Abstract:
A radio frequency aperture comprising a plurality of insulating layers disposed in a stack, each layer including an array of conductive regions, the conductive regions being spaced from adjacent conductive regions. Also disclosed is method of bending or steering radio frequency waves impinging an antenna. The method includes disposing a plurality of insulating layers arranged in a stack between a source of the radio frequency waves and the antenna, wherein each insulating layer includes an array of conductive regions, the conductive regions being spaced from adjacent conductive regions and forming capacitive elements. The capacitance of the capacitive elements in the plurality of insulating layers is adjusted as a function of their location in the plurality of insulating layers.

Description:
FIELD OF THE INVENTION 
     The present invention relates to a radio frequency aperture which may be placed in a RF beam for the purpose of steering the RF beam, focusing the rf beam and/or changing its polarization. 
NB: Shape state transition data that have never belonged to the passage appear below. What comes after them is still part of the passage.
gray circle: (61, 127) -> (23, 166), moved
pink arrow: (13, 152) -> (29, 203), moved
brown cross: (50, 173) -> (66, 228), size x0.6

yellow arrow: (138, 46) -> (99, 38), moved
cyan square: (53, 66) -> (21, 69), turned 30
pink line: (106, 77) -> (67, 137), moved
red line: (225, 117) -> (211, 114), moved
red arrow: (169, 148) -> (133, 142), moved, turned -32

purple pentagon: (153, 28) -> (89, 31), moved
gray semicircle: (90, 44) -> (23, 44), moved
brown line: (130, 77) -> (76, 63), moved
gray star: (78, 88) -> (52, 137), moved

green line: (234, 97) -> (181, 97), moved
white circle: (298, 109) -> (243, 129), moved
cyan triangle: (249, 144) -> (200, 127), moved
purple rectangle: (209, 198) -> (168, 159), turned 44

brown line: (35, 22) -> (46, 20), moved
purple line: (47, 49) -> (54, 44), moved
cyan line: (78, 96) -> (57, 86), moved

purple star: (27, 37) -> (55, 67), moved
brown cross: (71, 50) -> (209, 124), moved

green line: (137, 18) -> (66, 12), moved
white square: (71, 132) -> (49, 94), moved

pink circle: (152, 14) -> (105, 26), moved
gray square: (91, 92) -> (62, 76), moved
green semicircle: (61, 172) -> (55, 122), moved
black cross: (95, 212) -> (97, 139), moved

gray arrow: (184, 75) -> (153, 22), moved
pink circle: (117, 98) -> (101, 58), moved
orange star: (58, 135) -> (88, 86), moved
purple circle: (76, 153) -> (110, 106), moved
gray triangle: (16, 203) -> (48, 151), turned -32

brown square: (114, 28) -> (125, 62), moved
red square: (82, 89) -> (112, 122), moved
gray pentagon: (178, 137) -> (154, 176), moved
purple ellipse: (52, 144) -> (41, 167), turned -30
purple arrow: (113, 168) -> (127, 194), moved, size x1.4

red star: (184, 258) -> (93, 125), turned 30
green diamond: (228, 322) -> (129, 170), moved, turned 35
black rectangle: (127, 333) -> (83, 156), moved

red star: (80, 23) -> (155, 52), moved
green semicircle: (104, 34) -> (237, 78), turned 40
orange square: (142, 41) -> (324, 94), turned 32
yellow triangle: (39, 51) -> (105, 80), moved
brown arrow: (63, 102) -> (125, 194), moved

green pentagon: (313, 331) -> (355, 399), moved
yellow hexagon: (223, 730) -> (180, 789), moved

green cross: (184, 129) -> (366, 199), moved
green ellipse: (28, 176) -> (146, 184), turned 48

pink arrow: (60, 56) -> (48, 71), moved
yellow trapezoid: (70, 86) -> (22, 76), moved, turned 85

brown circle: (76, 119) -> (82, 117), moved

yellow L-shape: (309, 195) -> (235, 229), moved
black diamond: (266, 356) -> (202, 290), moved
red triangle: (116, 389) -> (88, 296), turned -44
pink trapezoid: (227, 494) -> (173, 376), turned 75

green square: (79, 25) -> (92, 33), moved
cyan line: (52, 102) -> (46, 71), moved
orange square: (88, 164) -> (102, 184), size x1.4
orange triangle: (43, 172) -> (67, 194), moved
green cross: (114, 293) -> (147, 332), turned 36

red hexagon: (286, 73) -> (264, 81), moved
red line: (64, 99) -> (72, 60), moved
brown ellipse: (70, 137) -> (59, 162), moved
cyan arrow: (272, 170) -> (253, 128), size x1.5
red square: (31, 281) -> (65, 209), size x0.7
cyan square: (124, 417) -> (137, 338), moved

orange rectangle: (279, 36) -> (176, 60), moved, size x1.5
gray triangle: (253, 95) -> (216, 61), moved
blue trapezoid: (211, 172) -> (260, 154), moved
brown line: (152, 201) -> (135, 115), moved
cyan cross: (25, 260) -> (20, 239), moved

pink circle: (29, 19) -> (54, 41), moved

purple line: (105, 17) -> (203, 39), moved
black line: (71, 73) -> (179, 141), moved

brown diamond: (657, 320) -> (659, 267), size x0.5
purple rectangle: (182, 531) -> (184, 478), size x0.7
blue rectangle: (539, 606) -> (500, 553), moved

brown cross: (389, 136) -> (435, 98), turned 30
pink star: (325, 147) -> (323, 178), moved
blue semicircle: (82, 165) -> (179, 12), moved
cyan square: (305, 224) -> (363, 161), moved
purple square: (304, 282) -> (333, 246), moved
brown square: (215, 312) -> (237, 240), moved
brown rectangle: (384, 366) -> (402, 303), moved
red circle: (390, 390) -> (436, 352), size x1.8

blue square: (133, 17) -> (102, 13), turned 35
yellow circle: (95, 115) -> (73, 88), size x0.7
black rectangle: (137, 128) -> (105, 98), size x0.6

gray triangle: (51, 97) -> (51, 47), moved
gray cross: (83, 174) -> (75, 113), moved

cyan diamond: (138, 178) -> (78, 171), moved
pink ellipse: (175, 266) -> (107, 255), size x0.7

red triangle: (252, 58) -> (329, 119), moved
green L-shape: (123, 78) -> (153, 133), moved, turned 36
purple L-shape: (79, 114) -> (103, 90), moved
     BACKGROUND OF THE INVENTION 
     The present invention relates to an antenna aperture and to the material to be used in an antenna aperture. This disclosed material is capable of performing various functions on a Radio Frequency (RF) beam passing through it by behaving as a tunable dielectric. The material includes a plurality of layers, each layer containing an array of small electrically conductive, preferably metallic, plates disposed therein. The plates in each layer preferably overlap with those of the neighboring layers, thereby forming capacitors. The lateral dimensions of the individual plates preferably measure much less than one wavelength of the frequency or frequencies of interest for the RF beam so that the material can be considered as an effective dielectric medium, with the conductive plates behaving as lumped capacitive circuit elements as opposed to behaving as radiating elements of an antenna. 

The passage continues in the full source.